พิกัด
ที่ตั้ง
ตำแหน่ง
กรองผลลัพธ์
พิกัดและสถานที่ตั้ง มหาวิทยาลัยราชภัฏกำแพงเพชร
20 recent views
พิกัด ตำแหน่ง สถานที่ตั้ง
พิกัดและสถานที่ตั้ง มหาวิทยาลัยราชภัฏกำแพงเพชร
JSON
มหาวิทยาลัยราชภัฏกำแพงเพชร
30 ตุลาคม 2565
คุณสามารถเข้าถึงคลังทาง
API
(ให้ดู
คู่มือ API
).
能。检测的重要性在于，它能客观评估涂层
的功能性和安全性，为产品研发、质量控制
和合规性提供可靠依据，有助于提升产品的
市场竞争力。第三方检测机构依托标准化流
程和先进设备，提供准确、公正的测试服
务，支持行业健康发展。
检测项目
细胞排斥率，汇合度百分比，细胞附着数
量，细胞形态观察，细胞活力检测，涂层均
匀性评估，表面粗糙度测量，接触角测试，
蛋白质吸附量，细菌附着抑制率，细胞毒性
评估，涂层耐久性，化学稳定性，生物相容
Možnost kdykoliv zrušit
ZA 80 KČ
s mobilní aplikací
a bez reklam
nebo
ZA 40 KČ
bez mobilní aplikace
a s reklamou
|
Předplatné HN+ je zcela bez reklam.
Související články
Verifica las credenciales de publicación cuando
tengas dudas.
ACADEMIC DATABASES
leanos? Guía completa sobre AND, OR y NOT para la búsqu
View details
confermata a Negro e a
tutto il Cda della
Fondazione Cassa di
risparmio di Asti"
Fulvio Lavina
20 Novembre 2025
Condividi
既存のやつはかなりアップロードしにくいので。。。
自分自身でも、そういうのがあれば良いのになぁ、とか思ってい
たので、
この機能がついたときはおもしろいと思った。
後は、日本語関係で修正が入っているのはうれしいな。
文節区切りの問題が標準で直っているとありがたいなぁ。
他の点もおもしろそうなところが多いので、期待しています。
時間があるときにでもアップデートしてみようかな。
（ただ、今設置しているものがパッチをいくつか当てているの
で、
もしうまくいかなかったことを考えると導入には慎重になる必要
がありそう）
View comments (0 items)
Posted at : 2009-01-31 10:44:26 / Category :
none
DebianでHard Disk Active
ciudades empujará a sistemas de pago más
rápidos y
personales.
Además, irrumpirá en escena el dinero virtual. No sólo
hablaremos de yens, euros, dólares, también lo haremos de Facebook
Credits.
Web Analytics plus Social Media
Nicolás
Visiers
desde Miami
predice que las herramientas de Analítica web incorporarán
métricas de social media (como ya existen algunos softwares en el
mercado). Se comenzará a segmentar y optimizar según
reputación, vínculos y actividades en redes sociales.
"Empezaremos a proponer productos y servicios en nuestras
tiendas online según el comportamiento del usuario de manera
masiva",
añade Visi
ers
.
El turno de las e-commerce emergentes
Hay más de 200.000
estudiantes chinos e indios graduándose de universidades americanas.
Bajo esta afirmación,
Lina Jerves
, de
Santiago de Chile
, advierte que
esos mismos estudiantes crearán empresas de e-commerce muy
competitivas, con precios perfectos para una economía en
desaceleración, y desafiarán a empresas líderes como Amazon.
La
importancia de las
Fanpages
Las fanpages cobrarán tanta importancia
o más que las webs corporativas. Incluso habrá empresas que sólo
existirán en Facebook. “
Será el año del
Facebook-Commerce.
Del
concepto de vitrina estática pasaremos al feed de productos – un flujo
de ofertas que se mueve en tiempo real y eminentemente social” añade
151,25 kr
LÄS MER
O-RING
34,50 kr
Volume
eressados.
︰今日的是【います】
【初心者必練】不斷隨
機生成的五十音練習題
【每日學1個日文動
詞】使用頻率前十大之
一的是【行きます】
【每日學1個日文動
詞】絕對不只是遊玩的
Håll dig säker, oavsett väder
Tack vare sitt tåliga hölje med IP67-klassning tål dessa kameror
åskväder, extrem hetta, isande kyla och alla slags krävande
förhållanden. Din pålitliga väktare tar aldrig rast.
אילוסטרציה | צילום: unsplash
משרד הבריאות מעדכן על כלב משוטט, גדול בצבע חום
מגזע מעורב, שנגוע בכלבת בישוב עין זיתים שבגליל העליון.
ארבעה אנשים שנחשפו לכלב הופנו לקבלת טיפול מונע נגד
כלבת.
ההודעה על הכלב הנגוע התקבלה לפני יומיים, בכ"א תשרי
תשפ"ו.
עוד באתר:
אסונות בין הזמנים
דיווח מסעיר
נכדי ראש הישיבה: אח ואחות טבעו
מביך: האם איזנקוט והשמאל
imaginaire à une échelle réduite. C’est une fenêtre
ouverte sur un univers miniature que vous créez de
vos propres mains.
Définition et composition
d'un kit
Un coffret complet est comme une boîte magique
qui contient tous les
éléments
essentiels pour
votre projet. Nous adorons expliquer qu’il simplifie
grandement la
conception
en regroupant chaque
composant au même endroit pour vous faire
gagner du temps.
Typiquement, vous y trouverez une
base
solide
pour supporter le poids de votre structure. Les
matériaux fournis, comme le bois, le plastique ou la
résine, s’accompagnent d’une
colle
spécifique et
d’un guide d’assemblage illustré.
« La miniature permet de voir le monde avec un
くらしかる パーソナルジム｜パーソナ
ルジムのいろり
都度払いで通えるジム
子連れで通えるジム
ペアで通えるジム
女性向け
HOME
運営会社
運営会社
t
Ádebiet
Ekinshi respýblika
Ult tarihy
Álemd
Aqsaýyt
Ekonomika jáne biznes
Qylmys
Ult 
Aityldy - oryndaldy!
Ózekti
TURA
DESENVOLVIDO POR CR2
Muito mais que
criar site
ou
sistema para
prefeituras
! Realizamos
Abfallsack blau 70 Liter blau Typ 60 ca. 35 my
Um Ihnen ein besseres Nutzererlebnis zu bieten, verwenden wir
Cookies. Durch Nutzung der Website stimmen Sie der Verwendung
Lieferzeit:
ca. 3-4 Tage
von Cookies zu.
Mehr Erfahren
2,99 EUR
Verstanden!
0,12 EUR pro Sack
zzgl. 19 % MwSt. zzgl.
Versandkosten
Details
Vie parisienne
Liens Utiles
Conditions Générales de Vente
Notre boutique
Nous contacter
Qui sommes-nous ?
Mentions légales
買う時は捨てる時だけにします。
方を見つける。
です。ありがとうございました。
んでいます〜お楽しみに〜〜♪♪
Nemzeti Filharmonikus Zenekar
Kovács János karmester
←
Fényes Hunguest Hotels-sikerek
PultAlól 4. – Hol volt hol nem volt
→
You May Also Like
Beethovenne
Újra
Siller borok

□ □ □ □

A complete, exact copy of the entries is required.

**Reply:**
พิกัด
ที่ตั้ง
ตำแหน่ง
กรองผลลัพธ์
พิกัดและสถานที่ตั้ง มหาวิทยาลัยราชภัฏกำแพงเพชร
20 recent views
พิกัด ตำแหน่ง สถานที่ตั้ง
พิกัดและสถานที่ตั้ง มหาวิทยาลัยราชภัฏกำแพงเพชร
JSON
มหาวิทยาลัยราชภัฏกำแพงเพชร
30 ตุลาคม 2565
คุณสามารถเข้าถึงคลังทาง
API
(ให้ดู
คู่มือ API
).
能。检测的重要性在于，它能客观评估涂层
的功能性和安全性，为产品研发、质量控制
和合规性提供可靠依据，有助于提升产品的
市场竞争力。第三方检测机构依托标准化流
程和先进设备，提供准确、公正的测试服
务，支持行业健康发展。
检测项目
细胞排斥率，汇合度百分比，细胞附着数
量，细胞形态观察，细胞活力检测，涂层均
匀性评估，表面粗糙度测量，接触角测试，
蛋白质吸附量，细菌附着抑制率，细胞毒性
评估，涂层耐久性，化学稳定性，生物相容
Možnost kdykoliv zrušit
ZA 80 KČ
s mobilní aplikací
a bez reklam
nebo
ZA 40 KČ
bez mobilní aplikace
a s reklamou
|
Předplatné HN+ je zcela bez reklam.
Související články
Verifica las credenciales de publicación cuando
tengas dudas.
ACADEMIC DATABASES
leanos? Guía completa sobre AND, OR y NOT para la búsqu
View details
confermata a Negro e a
tutto il Cda della
Fondazione Cassa di
risparmio di Asti"
Fulvio Lavina
20 Novembre 2025
Condividi
既存のやつはかなりアップロードしにくいので。。。
自分自身でも、そういうのがあれば良いのになぁ、とか思ってい
たので、
この機能がついたときはおもしろいと思った。
後は、日本語関係で修正が入っているのはうれしいな。
文節区切りの問題が標準で直っているとありがたいなぁ。
他の点もおもしろそうなところが多いので、期待しています。
時間があるときにでもアップデートしてみようかな。
（ただ、今設置しているものがパッチをいくつか当てているの
で、
もしうまくいかなかったことを考えると導入には慎重になる必要
がありそう）
View comments (0 items)
Posted at : 2009-01-31 10:44:26 / Category :
none
DebianでHard Disk Active
ciudades empujará a sistemas de pago más
rápidos y
personales.
Además, irrumpirá en escena el dinero virtual. No sólo
hablaremos de yens, euros, dólares, también lo haremos de Facebook
Credits.
Web Analytics plus Social Media
Nicolás
Visiers
desde Miami
predice que las herramientas de Analítica web incorporarán
métricas de social media (como ya existen algunos softwares en el
mercado). Se comenzará a segmentar y optimizar según
reputación, vínculos y actividades en redes sociales.
"Empezaremos a proponer productos y servicios en nuestras
tiendas online según el comportamiento del usuario de manera
masiva",
añade Visi
ers
.
El turno de las e-commerce emergentes
Hay más de 200.000
estudiantes chinos e indios graduándose de universidades americanas.
Bajo esta afirmación,
Lina Jerves
, de
Santiago de Chile
, advierte que
esos mismos estudiantes crearán empresas de e-commerce muy
competitivas, con precios perfectos para una economía en
desaceleración, y desafiarán a empresas líderes como Amazon.
La
importancia de las
Fanpages
Las fanpages cobrarán tanta importancia
o más que las webs corporativas. Incluso habrá empresas que sólo
existirán en Facebook. “
Será el año del
Facebook-Commerce.
Del
concepto de vitrina estática pasaremos al feed de productos – un flujo
de ofertas que se mueve en tiempo real y eminentemente social” añade
151,25 kr
LÄS MER
O-RING
34,50 kr
Volume
eressados.
︰今日的是【います】
【初心者必練】不斷隨
機生成的五十音練習題
【每日學1個日文動
詞】使用頻率前十大之
一的是【行きます】
【每日學1個日文動
詞】絕對不只是遊玩的
Håll dig säker, oavsett väder
Tack vare sitt tåliga hölje med IP67-klassning tål dessa kameror
åskväder, extrem hetta, isande kyla och alla slags krävande
förhållanden. Din pålitliga väktare tar aldrig rast.
אילוסטרציה | צילום: unsplash
משרד הבריאות מעדכן על כלב משוטט, גדול בצבע חום
מגזע מעורב, שנגוע בכלבת בישוב עין זיתים שבגליל העליון.
ארבעה אנשים שנחשפו לכלב הופנו לקבלת טיפול מונע נגד
כלבת.
ההודעה על הכלב הנגוע התקבלה לפני יומיים, בכ"א תשרי
תשפ"ו.
עוד באתר:
אסונות בין הזמנים
דיווח מסעיר
נכדי ראש הישיבה: אח ואחות טבעו
מביך: האם איזנקוט והשמאל
imaginaire à une échelle réduite. C’est une fenêtre
ouverte sur un univers miniature que vous créez de
vos propres mains.
Définition et composition
d'un kit
Un coffret complet est comme une boîte magique
qui contient tous les
éléments
essentiels pour
votre projet. Nous adorons expliquer qu’il simplifie
grandement la
conception
en regroupant chaque
composant au même endroit pour vous faire
gagner du temps.
Typiquement, vous y trouverez une
base
solide
pour supporter le poids de votre structure. Les
matériaux fournis, comme le bois, le plastique ou la
résine, s’accompagnent d’une
colle
spécifique et
d’un guide d’assemblage illustré.
« La miniature permet de voir le monde avec un
くらしかる パーソナルジム｜パーソナ
ルジムのいろり
都度払いで通えるジム
子連れで通えるジム
ペアで通えるジム
女性向け
HOME
運営会社
運営会社
t
Ádebiet
Ekinshi respýblika
Ult tarihy
Álemd
Aqsaýyt
Ekonomika jáne biznes
Qylmys
Ult 
Aityldy - oryndaldy!
Ózekti
TURA
DESENVOLVIDO POR CR2
Muito mais que
criar site
ou
sistema para
prefeituras
! Realizamos
Abfallsack blau 70 Liter blau Typ 60 ca. 35 my
Um Ihnen ein besseres Nutzererlebnis zu bieten, verwenden wir
Cookies. Durch Nutzung der Website stimmen Sie der Verwendung
Lieferzeit:
ca. 3-4 Tage
von Cookies zu.
Mehr Erfahren
2,99 EUR
Verstanden!
0,12 EUR pro Sack
zzgl. 19 % MwSt. zzgl.
Versandkosten
Details
Vie parisienne
Liens Utiles
Conditions Générales de Vente
Notre boutique
Nous contacter
Qui sommes-nous ?
Mentions légales
買う時は捨てる時だけにします。
方を見つける。
です。ありがとうございました。
んでいます〜お楽しみに〜〜♪♪
Nemzeti Filharmonikus Zenekar
Kovács János karmester
←
Fényes Hunguest Hotels-sikerek
PultAlól 4. – Hol volt hol nem volt
→
You May Also Like
Beethovenne
Újra
Siller borok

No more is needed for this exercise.